[Vision2020] Ah Lord, with trembling I confess

Captain Kirker captain_kirker at yahoo.com
Sun Sep 19 09:34:35 PDT 2004


Visionheads:

 

Continuing with our thread devoted to exposing the Wolfman’s hypocrisy, I would like to review my previous posts to keep this in context. In 1991 the Wolfman wrote an essay condemning the well-known evangelist John Wesley for a number of sins, and in 2001 he republished it as an appendix to a book that is required reading in his Greyfriars Hall ministerial program.
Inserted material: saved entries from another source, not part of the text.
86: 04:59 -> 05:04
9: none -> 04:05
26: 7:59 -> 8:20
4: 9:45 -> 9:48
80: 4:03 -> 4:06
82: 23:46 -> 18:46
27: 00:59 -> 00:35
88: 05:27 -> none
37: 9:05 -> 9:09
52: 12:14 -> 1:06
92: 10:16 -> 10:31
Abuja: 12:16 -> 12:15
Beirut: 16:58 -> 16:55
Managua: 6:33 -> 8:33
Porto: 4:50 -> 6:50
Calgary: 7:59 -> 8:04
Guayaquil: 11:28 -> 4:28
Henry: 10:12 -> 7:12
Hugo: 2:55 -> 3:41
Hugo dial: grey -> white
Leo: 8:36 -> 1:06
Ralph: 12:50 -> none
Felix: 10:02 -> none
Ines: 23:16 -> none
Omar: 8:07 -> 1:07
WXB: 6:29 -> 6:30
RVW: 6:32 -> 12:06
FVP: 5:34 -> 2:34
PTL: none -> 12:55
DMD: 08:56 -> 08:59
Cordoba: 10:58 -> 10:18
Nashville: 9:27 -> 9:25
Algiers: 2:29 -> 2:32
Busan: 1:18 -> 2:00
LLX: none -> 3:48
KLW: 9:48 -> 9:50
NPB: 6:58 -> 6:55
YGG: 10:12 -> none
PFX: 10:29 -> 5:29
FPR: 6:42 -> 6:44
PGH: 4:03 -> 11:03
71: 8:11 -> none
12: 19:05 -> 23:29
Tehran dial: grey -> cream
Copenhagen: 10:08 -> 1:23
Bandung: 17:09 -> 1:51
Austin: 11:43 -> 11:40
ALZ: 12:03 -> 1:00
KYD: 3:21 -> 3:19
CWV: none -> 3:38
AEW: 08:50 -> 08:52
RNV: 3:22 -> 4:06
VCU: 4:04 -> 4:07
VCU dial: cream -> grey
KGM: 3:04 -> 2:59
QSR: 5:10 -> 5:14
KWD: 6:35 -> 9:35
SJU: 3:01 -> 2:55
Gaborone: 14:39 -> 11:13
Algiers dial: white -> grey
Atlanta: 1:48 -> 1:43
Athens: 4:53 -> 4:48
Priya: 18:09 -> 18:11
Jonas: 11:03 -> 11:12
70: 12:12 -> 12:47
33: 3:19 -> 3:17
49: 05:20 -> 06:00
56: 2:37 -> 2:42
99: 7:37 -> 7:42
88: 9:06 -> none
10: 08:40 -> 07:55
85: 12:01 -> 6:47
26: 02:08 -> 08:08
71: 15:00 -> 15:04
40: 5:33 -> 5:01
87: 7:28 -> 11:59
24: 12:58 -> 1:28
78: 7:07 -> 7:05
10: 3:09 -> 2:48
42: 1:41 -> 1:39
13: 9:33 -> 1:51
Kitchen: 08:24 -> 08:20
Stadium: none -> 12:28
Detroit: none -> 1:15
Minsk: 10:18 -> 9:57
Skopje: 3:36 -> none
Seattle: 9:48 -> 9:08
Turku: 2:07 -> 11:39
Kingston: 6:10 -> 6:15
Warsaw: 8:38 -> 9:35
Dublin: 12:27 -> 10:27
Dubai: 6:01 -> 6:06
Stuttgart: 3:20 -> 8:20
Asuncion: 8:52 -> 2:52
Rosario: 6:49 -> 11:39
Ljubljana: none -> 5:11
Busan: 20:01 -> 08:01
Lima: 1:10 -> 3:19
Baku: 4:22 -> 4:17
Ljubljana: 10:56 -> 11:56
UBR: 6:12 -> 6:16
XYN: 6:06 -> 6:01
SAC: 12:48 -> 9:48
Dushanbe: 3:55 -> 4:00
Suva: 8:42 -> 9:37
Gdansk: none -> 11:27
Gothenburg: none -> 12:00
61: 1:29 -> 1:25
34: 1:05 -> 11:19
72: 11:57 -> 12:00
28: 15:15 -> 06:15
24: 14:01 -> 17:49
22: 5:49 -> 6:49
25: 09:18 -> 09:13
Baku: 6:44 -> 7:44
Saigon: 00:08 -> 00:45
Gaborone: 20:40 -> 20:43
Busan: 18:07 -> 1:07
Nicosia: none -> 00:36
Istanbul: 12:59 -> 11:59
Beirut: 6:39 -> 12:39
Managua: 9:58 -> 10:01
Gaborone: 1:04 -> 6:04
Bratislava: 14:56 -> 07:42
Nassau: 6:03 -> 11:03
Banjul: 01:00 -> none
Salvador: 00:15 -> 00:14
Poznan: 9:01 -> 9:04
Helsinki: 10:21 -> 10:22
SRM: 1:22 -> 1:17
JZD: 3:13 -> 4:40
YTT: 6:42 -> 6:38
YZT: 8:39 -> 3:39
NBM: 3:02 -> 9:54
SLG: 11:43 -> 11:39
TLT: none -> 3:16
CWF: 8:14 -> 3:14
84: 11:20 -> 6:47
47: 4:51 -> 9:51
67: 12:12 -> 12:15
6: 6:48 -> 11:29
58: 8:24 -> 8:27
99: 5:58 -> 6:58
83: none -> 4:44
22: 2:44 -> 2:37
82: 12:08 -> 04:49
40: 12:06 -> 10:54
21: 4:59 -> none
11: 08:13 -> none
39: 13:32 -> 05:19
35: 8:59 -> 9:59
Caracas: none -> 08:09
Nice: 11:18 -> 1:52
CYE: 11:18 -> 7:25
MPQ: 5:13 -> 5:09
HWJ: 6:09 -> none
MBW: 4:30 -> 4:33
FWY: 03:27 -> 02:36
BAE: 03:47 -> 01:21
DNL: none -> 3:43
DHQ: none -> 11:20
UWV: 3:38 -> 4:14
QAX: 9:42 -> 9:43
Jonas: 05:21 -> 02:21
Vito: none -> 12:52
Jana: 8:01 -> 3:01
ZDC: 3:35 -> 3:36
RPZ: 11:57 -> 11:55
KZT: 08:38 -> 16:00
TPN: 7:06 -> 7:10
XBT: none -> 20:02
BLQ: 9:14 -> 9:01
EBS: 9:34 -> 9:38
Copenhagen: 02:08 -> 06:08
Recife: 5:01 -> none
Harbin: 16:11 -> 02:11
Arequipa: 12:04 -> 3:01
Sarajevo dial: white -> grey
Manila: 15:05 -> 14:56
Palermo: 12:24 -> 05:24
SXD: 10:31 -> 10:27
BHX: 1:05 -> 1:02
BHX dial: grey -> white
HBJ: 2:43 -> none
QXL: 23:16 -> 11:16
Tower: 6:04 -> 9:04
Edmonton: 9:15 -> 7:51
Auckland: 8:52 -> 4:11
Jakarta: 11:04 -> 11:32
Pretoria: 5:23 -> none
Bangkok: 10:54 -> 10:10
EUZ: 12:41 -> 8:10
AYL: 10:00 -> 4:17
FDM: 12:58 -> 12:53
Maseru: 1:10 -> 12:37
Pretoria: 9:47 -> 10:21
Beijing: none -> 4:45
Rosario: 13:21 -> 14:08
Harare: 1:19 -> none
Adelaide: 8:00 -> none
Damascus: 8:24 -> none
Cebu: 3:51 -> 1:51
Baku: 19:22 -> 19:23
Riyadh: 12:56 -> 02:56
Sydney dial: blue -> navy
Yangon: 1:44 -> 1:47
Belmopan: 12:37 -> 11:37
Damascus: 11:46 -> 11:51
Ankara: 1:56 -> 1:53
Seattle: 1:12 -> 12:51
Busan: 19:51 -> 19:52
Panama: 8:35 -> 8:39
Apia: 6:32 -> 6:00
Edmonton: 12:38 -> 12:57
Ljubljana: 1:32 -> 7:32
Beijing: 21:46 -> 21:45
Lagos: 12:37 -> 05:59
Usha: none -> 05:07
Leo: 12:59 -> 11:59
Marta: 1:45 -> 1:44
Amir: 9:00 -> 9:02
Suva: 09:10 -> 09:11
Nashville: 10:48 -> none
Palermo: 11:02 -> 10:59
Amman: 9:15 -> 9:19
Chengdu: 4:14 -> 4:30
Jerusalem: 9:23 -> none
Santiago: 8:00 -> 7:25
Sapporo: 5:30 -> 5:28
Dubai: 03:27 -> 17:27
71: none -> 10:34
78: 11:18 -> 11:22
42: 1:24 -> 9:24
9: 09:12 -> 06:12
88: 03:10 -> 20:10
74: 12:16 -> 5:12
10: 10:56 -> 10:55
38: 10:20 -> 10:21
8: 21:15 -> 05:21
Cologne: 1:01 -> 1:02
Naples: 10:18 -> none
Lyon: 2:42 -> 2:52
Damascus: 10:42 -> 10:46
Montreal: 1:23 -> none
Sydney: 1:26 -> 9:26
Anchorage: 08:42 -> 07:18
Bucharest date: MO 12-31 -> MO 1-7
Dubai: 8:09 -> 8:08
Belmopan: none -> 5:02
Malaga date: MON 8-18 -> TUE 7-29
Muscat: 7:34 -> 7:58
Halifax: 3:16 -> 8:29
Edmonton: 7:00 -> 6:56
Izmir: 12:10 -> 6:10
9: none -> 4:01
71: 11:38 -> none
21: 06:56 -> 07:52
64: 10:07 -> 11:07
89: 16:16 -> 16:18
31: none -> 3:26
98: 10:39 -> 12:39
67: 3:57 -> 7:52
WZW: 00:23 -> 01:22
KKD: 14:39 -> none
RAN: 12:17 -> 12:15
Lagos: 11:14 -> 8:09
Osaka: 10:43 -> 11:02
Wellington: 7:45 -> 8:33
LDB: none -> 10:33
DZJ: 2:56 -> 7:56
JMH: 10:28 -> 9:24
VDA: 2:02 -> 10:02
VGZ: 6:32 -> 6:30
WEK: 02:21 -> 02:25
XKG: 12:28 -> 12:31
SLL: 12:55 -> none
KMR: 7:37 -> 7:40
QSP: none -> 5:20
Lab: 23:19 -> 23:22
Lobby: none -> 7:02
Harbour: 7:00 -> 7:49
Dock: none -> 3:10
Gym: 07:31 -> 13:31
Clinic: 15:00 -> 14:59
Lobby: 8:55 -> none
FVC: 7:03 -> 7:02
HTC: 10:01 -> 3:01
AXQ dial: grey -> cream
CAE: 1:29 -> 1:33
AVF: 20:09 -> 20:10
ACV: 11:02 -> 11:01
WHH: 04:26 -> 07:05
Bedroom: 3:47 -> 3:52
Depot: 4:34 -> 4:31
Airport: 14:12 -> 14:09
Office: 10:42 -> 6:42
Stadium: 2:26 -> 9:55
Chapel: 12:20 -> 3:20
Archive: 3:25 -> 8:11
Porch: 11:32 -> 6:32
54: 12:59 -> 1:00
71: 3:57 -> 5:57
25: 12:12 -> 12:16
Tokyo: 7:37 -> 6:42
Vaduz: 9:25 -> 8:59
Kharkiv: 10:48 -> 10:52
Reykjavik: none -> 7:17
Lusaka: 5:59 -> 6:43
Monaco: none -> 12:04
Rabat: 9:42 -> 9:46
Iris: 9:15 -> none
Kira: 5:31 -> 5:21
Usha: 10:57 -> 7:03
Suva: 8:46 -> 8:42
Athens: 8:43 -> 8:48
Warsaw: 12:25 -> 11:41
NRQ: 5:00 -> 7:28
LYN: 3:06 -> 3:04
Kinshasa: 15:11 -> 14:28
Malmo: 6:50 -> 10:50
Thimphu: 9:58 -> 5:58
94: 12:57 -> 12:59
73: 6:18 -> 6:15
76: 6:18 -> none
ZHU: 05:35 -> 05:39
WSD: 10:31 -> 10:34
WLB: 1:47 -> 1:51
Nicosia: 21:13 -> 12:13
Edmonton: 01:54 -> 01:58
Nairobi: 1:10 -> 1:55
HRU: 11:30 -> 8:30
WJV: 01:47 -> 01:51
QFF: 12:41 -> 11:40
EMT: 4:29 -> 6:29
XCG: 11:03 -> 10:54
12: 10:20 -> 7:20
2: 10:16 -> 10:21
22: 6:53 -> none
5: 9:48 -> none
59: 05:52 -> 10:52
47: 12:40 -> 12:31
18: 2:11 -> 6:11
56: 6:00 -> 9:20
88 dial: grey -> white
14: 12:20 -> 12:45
We have already observed that the Wolfman posthumously disqualified Wesley from serving in the Christian ministry because of his plagiarism and his sloppy academics; and we have noted with excruciating detail how the Wolfman has done the exact same thing that he nailed Wesley for, i.e., plagiarism and sloppy academics.

 

Now I want to observe a third category of sin that the Wolfman condemned in John Wesley, and once again observe how he shares Wesley’s guilt in this matter. Today we shall consider slander. However, before I proceed, let me make two comments.

 

First, by this point in his essay, the Wolfman felt comfortable enough with his indictment of Wesley that he no longer argued against him as a minister. No, he began arguing against his reputed place in Church history. And second, in his analysis, the Wolfman conflated misrepresentation, libel, and (perhaps) forgery with slander; while these four may overlap, they are not necessarily synonymous.

 

In “Wrestling With Wesley,” the Wolfman wrote:

“In 1769, a young man named Augustus Toplady (“Rock of Ages”) published a book entitled The Doctrine of Absolute Predestination Stated and Asserted. . . . In a polemical response, John Wesley took the liberty of abridging the book down to tract size, to which he attached the following ending:

“‘The sum of all is this: One in twenty (suppose) of mankind are elected; nineteen in twenty are reprobated. The elect shall be saved, do what they will; the reprobate will be damned, do what they can. Reader believe this, or be damned. Witness my hand,

“A.......T.......’

“The problem was that Augustus Toplady (‘A.T.’) had written no such thing. In this paragraph, Wesley was not only guilty of a grossly inaccurate summary of Toplady’s thinking, he attempted to represent that inaccurate summary as Toplady’s own words. This is evident through the mis­leading and slanderous use of ‘witness my hand.’” (Wolfman, Greyfriars Covenant: Essays on Evangelism & Apologetics [Moscow, ID: Greyfriars Hall Press, 2001] 172, 173)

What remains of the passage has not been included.